Problem requirements
A faithful copy of each record is required, minus the images.

####################

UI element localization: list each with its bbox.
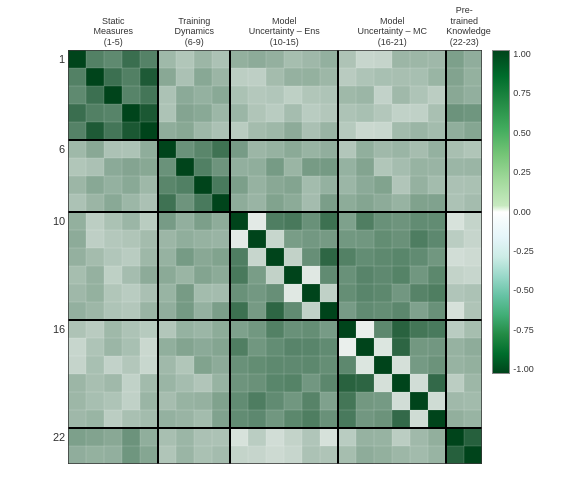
colorbar-labels: 1.000.750.500.250.00-0.25-0.50-0.75-1.00 (513, 50, 534, 374)
y-axis-label (46, 446, 68, 464)
heatmap-wrapper (68, 50, 482, 468)
y-axis-label (46, 86, 68, 104)
y-axis-label (46, 302, 68, 320)
y-axis-label (46, 68, 68, 86)
y-axis-label (46, 356, 68, 374)
heatmap-canvas (68, 50, 482, 464)
y-axis-label (46, 104, 68, 122)
col-headers: Static Measures (1-5)Training Dynamics (… (68, 8, 482, 50)
left-section: 16101622 Static Measures (1-5)Training D… (46, 8, 482, 468)
y-axis-label (46, 158, 68, 176)
main-area: Static Measures (1-5)Training Dynamics (… (68, 8, 482, 468)
y-axis-label: 16 (46, 320, 68, 338)
y-axis-label (46, 176, 68, 194)
y-axis-label (46, 374, 68, 392)
y-axis-label (46, 410, 68, 428)
y-axis-label (46, 122, 68, 140)
col-header: Static Measures (1-5) (68, 16, 158, 48)
chart-container: 16101622 Static Measures (1-5)Training D… (46, 8, 534, 468)
y-axis-label (46, 392, 68, 410)
y-axis-label: 22 (46, 428, 68, 446)
y-axis-label (46, 266, 68, 284)
colorbar-label: -1.00 (513, 365, 534, 374)
col-header: Training Dynamics (6-9) (158, 16, 230, 48)
colorbar-label: 0.75 (513, 89, 534, 98)
y-axis-label (46, 284, 68, 302)
colorbar-label: -0.75 (513, 326, 534, 335)
col-header: Model Uncertainty – MC (16-21) (338, 16, 446, 48)
y-axis-label (46, 248, 68, 266)
col-header: Pre-trained Knowledge (22-23) (446, 5, 482, 48)
y-axis-label: 10 (46, 212, 68, 230)
colorbar-section: 1.000.750.500.250.00-0.25-0.50-0.75-1.00 (492, 8, 534, 468)
colorbar (492, 50, 510, 374)
colorbar-label: 1.00 (513, 50, 534, 59)
y-axis-label: 6 (46, 140, 68, 158)
colorbar-wrapper: 1.000.750.500.250.00-0.25-0.50-0.75-1.00 (492, 50, 534, 374)
y-axis-label (46, 230, 68, 248)
y-axis-label: 1 (46, 50, 68, 68)
colorbar-label: -0.50 (513, 286, 534, 295)
colorbar-label: 0.50 (513, 129, 534, 138)
y-axis-label (46, 194, 68, 212)
colorbar-label: -0.25 (513, 247, 534, 256)
col-header: Model Uncertainty – Ens (10-15) (230, 16, 338, 48)
colorbar-label: 0.25 (513, 168, 534, 177)
y-axis-labels: 16101622 (46, 8, 68, 468)
y-axis-label (46, 338, 68, 356)
colorbar-label: 0.00 (513, 208, 534, 217)
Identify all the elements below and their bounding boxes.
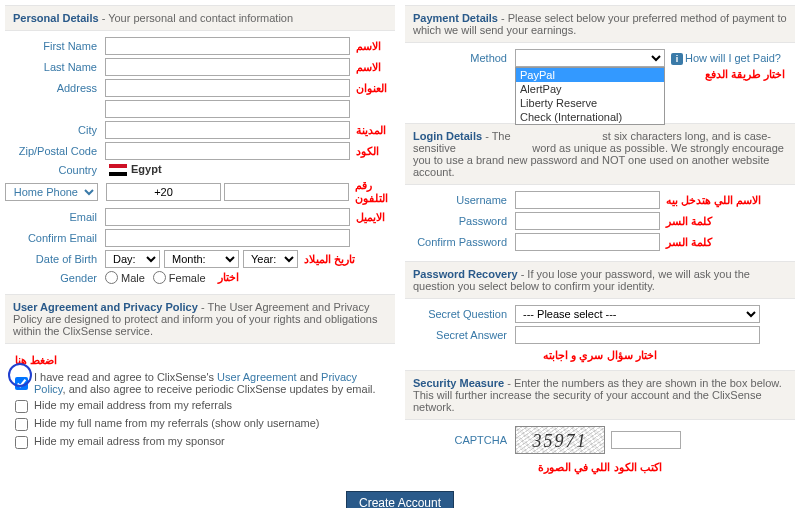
note-gender: اختار — [212, 271, 239, 284]
confirm-email-input[interactable] — [105, 229, 350, 247]
method-option-paypal[interactable]: PayPal — [516, 68, 664, 82]
dob-year-select[interactable]: Year: — [243, 250, 298, 268]
secret-question-select[interactable]: --- Please select --- — [515, 305, 760, 323]
gender-female-radio[interactable] — [153, 271, 166, 284]
captcha-image: 35971 — [515, 426, 605, 454]
last-name-label: Last Name — [5, 61, 105, 73]
note-recovery: اختار سؤال سري و اجابته — [405, 347, 795, 362]
username-label: Username — [405, 194, 515, 206]
note-city: المدينة — [350, 124, 386, 137]
secret-answer-label: Secret Answer — [405, 329, 515, 341]
recovery-header: Password Recovery - If you lose your pas… — [405, 261, 795, 299]
hide-email-sponsor-label: Hide my email adress from my sponsor — [34, 435, 225, 449]
phone-type-select[interactable]: Home Phone — [5, 183, 98, 201]
note-lastname: الاسم — [350, 61, 381, 74]
city-input[interactable] — [105, 121, 350, 139]
address-input-1[interactable] — [105, 79, 350, 97]
note-zip: الكود — [350, 145, 379, 158]
note-phone: رقم التلفون — [349, 179, 395, 205]
secret-question-label: Secret Question — [405, 308, 515, 320]
note-password: كلمة السر — [660, 215, 712, 228]
country-value: Egypt — [105, 163, 162, 176]
method-select[interactable] — [515, 49, 665, 67]
confirm-email-label: Confirm Email — [5, 232, 105, 244]
captcha-label: CAPTCHA — [405, 434, 515, 446]
gender-label: Gender — [5, 272, 105, 284]
last-name-input[interactable] — [105, 58, 350, 76]
email-label: Email — [5, 211, 105, 223]
agree-text: I have read and agree to ClixSense's Use… — [34, 371, 385, 395]
phone-cc-input[interactable] — [106, 183, 221, 201]
method-option-check[interactable]: Check (International) — [516, 110, 664, 124]
zip-input[interactable] — [105, 142, 350, 160]
note-confirm-password: كلمة السر — [660, 236, 712, 249]
how-paid-link[interactable]: iHow will I get Paid? — [671, 52, 781, 65]
create-account-button[interactable]: Create Account — [346, 491, 454, 508]
hide-name-ref-checkbox[interactable] — [15, 418, 28, 431]
hide-name-ref-label: Hide my full name from my referrals (sho… — [34, 417, 319, 431]
note-username: الاسم اللي هتدخل بيه — [660, 194, 761, 207]
secret-answer-input[interactable] — [515, 326, 760, 344]
info-icon: i — [671, 53, 683, 65]
address-label: Address — [5, 82, 105, 94]
security-header: Security Measure - Enter the numbers as … — [405, 370, 795, 420]
first-name-label: First Name — [5, 40, 105, 52]
gender-male-radio[interactable] — [105, 271, 118, 284]
address-input-2[interactable] — [105, 100, 350, 118]
dob-day-select[interactable]: Day: — [105, 250, 160, 268]
captcha-input[interactable] — [611, 431, 681, 449]
note-press-here: اضغط هنا — [15, 354, 385, 369]
agreement-header: User Agreement and Privacy Policy - The … — [5, 294, 395, 344]
note-email: الايميل — [350, 211, 385, 224]
dob-month-select[interactable]: Month: — [164, 250, 239, 268]
payment-header: Payment Details - Please select below yo… — [405, 5, 795, 43]
hide-email-sponsor-checkbox[interactable] — [15, 436, 28, 449]
password-label: Password — [405, 215, 515, 227]
username-input[interactable] — [515, 191, 660, 209]
hide-email-ref-label: Hide my email address from my referrals — [34, 399, 232, 413]
method-dropdown-list[interactable]: PayPal AlertPay Liberty Reserve Check (I… — [515, 67, 665, 125]
city-label: City — [5, 124, 105, 136]
phone-number-input[interactable] — [224, 183, 349, 201]
country-label: Country — [5, 164, 105, 176]
note-address: العنوان — [350, 82, 387, 95]
method-option-liberty[interactable]: Liberty Reserve — [516, 96, 664, 110]
personal-details-header: Personal Details - Your personal and con… — [5, 5, 395, 31]
highlight-circle — [8, 363, 32, 387]
method-option-alertpay[interactable]: AlertPay — [516, 82, 664, 96]
egypt-flag-icon — [109, 164, 127, 176]
confirm-password-label: Confirm Password — [405, 236, 515, 248]
user-agreement-link[interactable]: User Agreement — [217, 371, 296, 383]
dob-label: Date of Birth — [5, 253, 105, 265]
email-input[interactable] — [105, 208, 350, 226]
note-dob: تاريخ الميلاد — [298, 253, 355, 266]
method-label: Method — [405, 52, 515, 64]
note-captcha: اكتب الكود اللي في الصورة — [405, 457, 795, 474]
confirm-password-input[interactable] — [515, 233, 660, 251]
password-input[interactable] — [515, 212, 660, 230]
note-firstname: الاسم — [350, 40, 381, 53]
login-header: Login Details - The st six characters lo… — [405, 123, 795, 185]
first-name-input[interactable] — [105, 37, 350, 55]
zip-label: Zip/Postal Code — [5, 145, 105, 157]
hide-email-ref-checkbox[interactable] — [15, 400, 28, 413]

####################

Answer
UI element localization: list each with its bbox.
colorbar-labels: 1.000.750.500.250.00-0.25-0.50-0.75-1.00 (513, 50, 534, 374)
y-axis-label (46, 446, 68, 464)
heatmap-wrapper (68, 50, 482, 468)
y-axis-label (46, 86, 68, 104)
y-axis-label (46, 302, 68, 320)
y-axis-label (46, 68, 68, 86)
y-axis-label (46, 356, 68, 374)
heatmap-canvas (68, 50, 482, 464)
y-axis-label (46, 104, 68, 122)
col-headers: Static Measures (1-5)Training Dynamics (… (68, 8, 482, 50)
left-section: 16101622 Static Measures (1-5)Training D… (46, 8, 482, 468)
y-axis-label (46, 158, 68, 176)
main-area: Static Measures (1-5)Training Dynamics (… (68, 8, 482, 468)
y-axis-label: 16 (46, 320, 68, 338)
y-axis-label (46, 176, 68, 194)
y-axis-label (46, 374, 68, 392)
y-axis-label (46, 410, 68, 428)
y-axis-label (46, 122, 68, 140)
col-header: Static Measures (1-5) (68, 16, 158, 48)
chart-container: 16101622 Static Measures (1-5)Training D… (46, 8, 534, 468)
y-axis-label (46, 392, 68, 410)
y-axis-label: 22 (46, 428, 68, 446)
y-axis-label (46, 266, 68, 284)
colorbar-label: -1.00 (513, 365, 534, 374)
col-header: Training Dynamics (6-9) (158, 16, 230, 48)
colorbar-label: 0.75 (513, 89, 534, 98)
y-axis-label (46, 284, 68, 302)
colorbar-label: -0.75 (513, 326, 534, 335)
col-header: Model Uncertainty – MC (16-21) (338, 16, 446, 48)
y-axis-label (46, 248, 68, 266)
col-header: Pre-trained Knowledge (22-23) (446, 5, 482, 48)
y-axis-label: 10 (46, 212, 68, 230)
colorbar-section: 1.000.750.500.250.00-0.25-0.50-0.75-1.00 (492, 8, 534, 468)
colorbar (492, 50, 510, 374)
colorbar-label: 1.00 (513, 50, 534, 59)
y-axis-label: 6 (46, 140, 68, 158)
colorbar-wrapper: 1.000.750.500.250.00-0.25-0.50-0.75-1.00 (492, 50, 534, 374)
y-axis-label (46, 230, 68, 248)
y-axis-label: 1 (46, 50, 68, 68)
colorbar-label: -0.50 (513, 286, 534, 295)
colorbar-label: 0.50 (513, 129, 534, 138)
y-axis-label (46, 194, 68, 212)
colorbar-label: -0.25 (513, 247, 534, 256)
col-header: Model Uncertainty – Ens (10-15) (230, 16, 338, 48)
colorbar-label: 0.25 (513, 168, 534, 177)
y-axis-labels: 16101622 (46, 8, 68, 468)
y-axis-label (46, 338, 68, 356)
colorbar-label: 0.00 (513, 208, 534, 217)
Identify all the elements below and their bounding boxes.
note-gender: اختار — [212, 271, 239, 284]
confirm-email-input[interactable] — [105, 229, 350, 247]
method-option-paypal[interactable]: PayPal — [516, 68, 664, 82]
dob-year-select[interactable]: Year: — [243, 250, 298, 268]
secret-question-select[interactable]: --- Please select --- — [515, 305, 760, 323]
gender-female-radio[interactable] — [153, 271, 166, 284]
captcha-image: 35971 — [515, 426, 605, 454]
last-name-label: Last Name — [5, 61, 105, 73]
note-recovery: اختار سؤال سري و اجابته — [405, 347, 795, 362]
username-label: Username — [405, 194, 515, 206]
note-city: المدينة — [350, 124, 386, 137]
secret-answer-label: Secret Answer — [405, 329, 515, 341]
recovery-header: Password Recovery - If you lose your pas… — [405, 261, 795, 299]
hide-email-sponsor-label: Hide my email adress from my sponsor — [34, 435, 225, 449]
phone-type-select[interactable]: Home Phone — [5, 183, 98, 201]
note-lastname: الاسم — [350, 61, 381, 74]
city-input[interactable] — [105, 121, 350, 139]
address-input-1[interactable] — [105, 79, 350, 97]
note-zip: الكود — [350, 145, 379, 158]
note-phone: رقم التلفون — [349, 179, 395, 205]
secret-question-label: Secret Question — [405, 308, 515, 320]
note-password: كلمة السر — [660, 215, 712, 228]
country-value: Egypt — [105, 163, 162, 176]
method-select[interactable] — [515, 49, 665, 67]
confirm-email-label: Confirm Email — [5, 232, 105, 244]
captcha-label: CAPTCHA — [405, 434, 515, 446]
gender-label: Gender — [5, 272, 105, 284]
last-name-input[interactable] — [105, 58, 350, 76]
email-label: Email — [5, 211, 105, 223]
agree-text: I have read and agree to ClixSense's Use… — [34, 371, 385, 395]
phone-cc-input[interactable] — [106, 183, 221, 201]
method-option-check[interactable]: Check (International) — [516, 110, 664, 124]
zip-input[interactable] — [105, 142, 350, 160]
note-confirm-password: كلمة السر — [660, 236, 712, 249]
how-paid-link[interactable]: iHow will I get Paid? — [671, 52, 781, 65]
create-account-button[interactable]: Create Account — [346, 491, 454, 508]
hide-name-ref-checkbox[interactable] — [15, 418, 28, 431]
hide-name-ref-label: Hide my full name from my referrals (sho… — [34, 417, 319, 431]
note-username: الاسم اللي هتدخل بيه — [660, 194, 761, 207]
secret-answer-input[interactable] — [515, 326, 760, 344]
info-icon: i — [671, 53, 683, 65]
address-label: Address — [5, 82, 105, 94]
security-header: Security Measure - Enter the numbers as … — [405, 370, 795, 420]
first-name-label: First Name — [5, 40, 105, 52]
gender-male-radio[interactable] — [105, 271, 118, 284]
address-input-2[interactable] — [105, 100, 350, 118]
dob-day-select[interactable]: Day: — [105, 250, 160, 268]
captcha-input[interactable] — [611, 431, 681, 449]
note-press-here: اضغط هنا — [15, 354, 385, 369]
agreement-header: User Agreement and Privacy Policy - The … — [5, 294, 395, 344]
note-email: الايميل — [350, 211, 385, 224]
dob-month-select[interactable]: Month: — [164, 250, 239, 268]
payment-header: Payment Details - Please select below yo… — [405, 5, 795, 43]
hide-email-sponsor-checkbox[interactable] — [15, 436, 28, 449]
password-label: Password — [405, 215, 515, 227]
username-input[interactable] — [515, 191, 660, 209]
hide-email-ref-label: Hide my email address from my referrals — [34, 399, 232, 413]
method-dropdown-list[interactable]: PayPal AlertPay Liberty Reserve Check (I… — [515, 67, 665, 125]
city-label: City — [5, 124, 105, 136]
phone-number-input[interactable] — [224, 183, 349, 201]
country-label: Country — [5, 164, 105, 176]
note-address: العنوان — [350, 82, 387, 95]
method-option-liberty[interactable]: Liberty Reserve — [516, 96, 664, 110]
personal-details-header: Personal Details - Your personal and con… — [5, 5, 395, 31]
highlight-circle — [8, 363, 32, 387]
method-option-alertpay[interactable]: AlertPay — [516, 82, 664, 96]
egypt-flag-icon — [109, 164, 127, 176]
confirm-password-label: Confirm Password — [405, 236, 515, 248]
user-agreement-link[interactable]: User Agreement — [217, 371, 296, 383]
dob-label: Date of Birth — [5, 253, 105, 265]
email-input[interactable] — [105, 208, 350, 226]
note-dob: تاريخ الميلاد — [298, 253, 355, 266]
method-label: Method — [405, 52, 515, 64]
note-captcha: اكتب الكود اللي في الصورة — [405, 457, 795, 474]
confirm-password-input[interactable] — [515, 233, 660, 251]
password-input[interactable] — [515, 212, 660, 230]
note-firstname: الاسم — [350, 40, 381, 53]
login-header: Login Details - The st six characters lo… — [405, 123, 795, 185]
first-name-input[interactable] — [105, 37, 350, 55]
zip-label: Zip/Postal Code — [5, 145, 105, 157]
hide-email-ref-checkbox[interactable] — [15, 400, 28, 413]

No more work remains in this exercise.